35.Bölüm 1.Part

3.7K 315 26
                                    


Bölüm Şarkısı: Baby Blue - Bump

Alex'in ne söyleyeceğini merakla beklerken O bana daha çok yaklaşıp alnını alnıma yasladı. Sadece dudaklarından çıkacak cümleye odaklanmıştım. Alex gözlerini iki saniye kapatıp açtı ve yutkundu.


''Sonsuzum ol.'' Söylediği şeyi zihnim tekrarlayıp dururken bir şey söylemeden Alex'e bakmaya devam ettim. Konuşması gerekiyordu. Benim konuşmayacağımı fark ettiğinde öyle de yaptı.


''Benimle ol, benim ol. Kimse yaklaşamasın artık sana. Ne kadar göstermesem de kıskanıyorum işte. Sana benden daha yakın olmaya çalışanları gördüğümde deliriyorum ama seni üzmemek için bir şey yapmıyorum. Biliyorum üzülürsün.''


Alnını alnından çekip yüzümü avuçlarının içine aldı. Gözlerini gözlerine hapsetti. ''Evlen benimle.''


O konuşmasından sonra elbette bunu tahmin etmiştim sadece böyle bir şey imkansızdı. İkimizde lise öğrencisiydik, her ne kadar savaştan sonra gitmesekde. Sahi acaba lise ne olmuştu?

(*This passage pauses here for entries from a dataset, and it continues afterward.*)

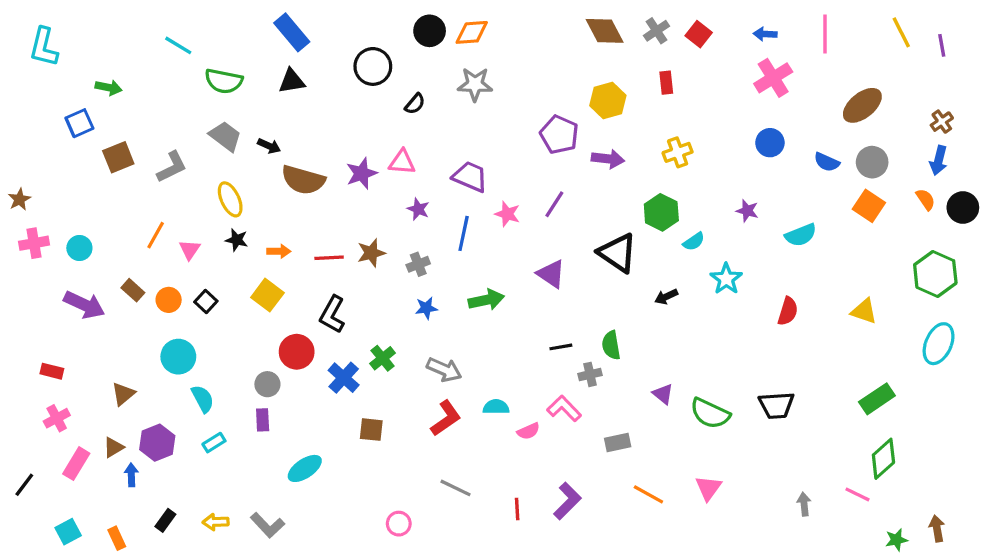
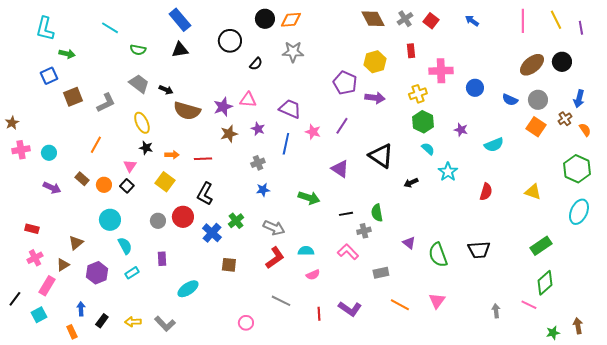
blue arrow: (765, 34) -> (472, 21), turned 32
pink line: (825, 34) -> (523, 21), moved
cyan L-shape: (44, 47) -> (45, 29), moved
pink cross: (773, 78) -> (441, 71), moved, turned 30
green semicircle: (224, 81) -> (138, 50), size x0.7
brown cross: (942, 122) -> (565, 119), moved
orange semicircle: (926, 199) -> (585, 130), moved
black circle: (963, 207) -> (562, 62), moved
green hexagon: (661, 212) -> (423, 122), moved
cyan semicircle: (694, 242) -> (428, 149), turned -104
pink triangle: (190, 250) -> (130, 166), moved
brown star: (371, 253) -> (229, 134), moved
green arrow: (486, 300) -> (309, 198), moved, turned 30
purple arrow: (84, 305) -> (52, 188), size x0.7
gray circle: (267, 384) -> (158, 221), moved
green semicircle: (710, 413) -> (438, 255), turned 45
pink semicircle: (528, 431) -> (313, 275), moved
brown triangle: (113, 447) -> (63, 265), moved
blue arrow: (131, 475) -> (81, 309), moved
purple L-shape: (567, 501) -> (350, 309), turned 80
cyan square: (68, 532) -> (39, 315), moved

Dudaklarımı ıslatıp Alex'in ellerinin üzerine ellerimi yerleştirdim. ''Alex biliyorsun bizim okulumuz var. Ayrıca bunun için çok erken. Ayrı eve çıkmamız beraber bir şeylere başlamak için genciz.''


Dişlerini göstererek gülümsedi. ''Ah benim şapşal sevgilim. Sana resmi yollardan evlenelim aynı evde yaşayalım demiyorum. Bizim neyimiz normal ki evliliğimiz normal olsun. Hem dediğin gibi ona daha çok var. Biz kurtlara özgü evleneceğiz.''


İki kaşım istemsizce havaya kalktı. ''Kurtlara özgü?''


''Bir tür bağlılık yemini. Kurtlara özgü bir törenle ruhlarımız birbirine bağlanır. Bağlanmak mecaz anlamda değil. Mesela sen ne hissedersen aynısını hissederim. Canım acırsa canım acır. İzin verdiğimiz taktirde birbirimizin düşüncelerini anlayabiliriz. İki beden tek ruh.''


Alex gözlerini gözlerimden kaçırıp yutkunduğunda söylemek istediği başka bir şey daha olduğunu anlamıştım. ''Başka bir şey var mı? Bilmediğim.''


Kafasını aşağı yukarı salladı. ''Her şeyi kabul etsen bile bu söyleyeceğimden sonra ertmeyeceğine neredeyse eminim.'' Elinin üzerindeki elimi çekip çenesini kavradım. Şimdi tamamen gözlerine bakabiliyordum.


''Söyle Alex.''


''Birimiz ölürse diğerimiz de ölür.'' Çenesindeki elim düşünce onunda yanaklarımdaki eli aşağıya sarktı. Gözlerindeki az önce olan pırıltıların sönmesine an ve an şahit oldum.


Onu seviyordum. Peki ne düşünüyordum? Neden bu kadar şaşırmıştım? Alex sessizliğimden cevabımın olumsuz olduğunu çıkarmış olacak ki arkasını dönüp az önceki koltuğa ilerledi. Masanın üzerine koyduğu cep telefonunu alıp arka cebine yerleştirdiğinde ben hala olduğum yerde duruyordum.


Önümde iki seçenek vardı. Bu kadar zor olmaması lazımdı. Evet veya hayır. Tek kelime. Birbirimizi seviyorduk. Bunda yanlış bir şey yoktu ki ama birimiz ölürse diğerimiz de ölecekti. Kafamı karıştıran tek nokta buydu.


''Hadi gidelim.'' Alex kapıya yaklaşırken bir cevap vermem gerektiğinin farkındaydım. Ya evet diyecek ve onunla sonsuza kadar beraber olacaktım. Ya da hayır diyecektim ve eskisi gibi yaşamımıza geri dönecektik. Elbette Alex'in kırgınlığı olurdu ama atlatırdık sanırım.


Alex'in çıkışa iyice yaklaştığını fark ettiğimde ona doğru bir adım atıp bağırdım. ''Alex!''


Başını bana çevirip soran gözlerle baktığında gülümseyip ona doğru koştum. Cevabını biliyordum. Çoktan karar vermiştim sadece bunu kendime kanıtlamam gerekiyordu. Sarılmamı beklemediği için bir adım gerilerken kollarımı ona daha çok sarıp kulağına eğildim.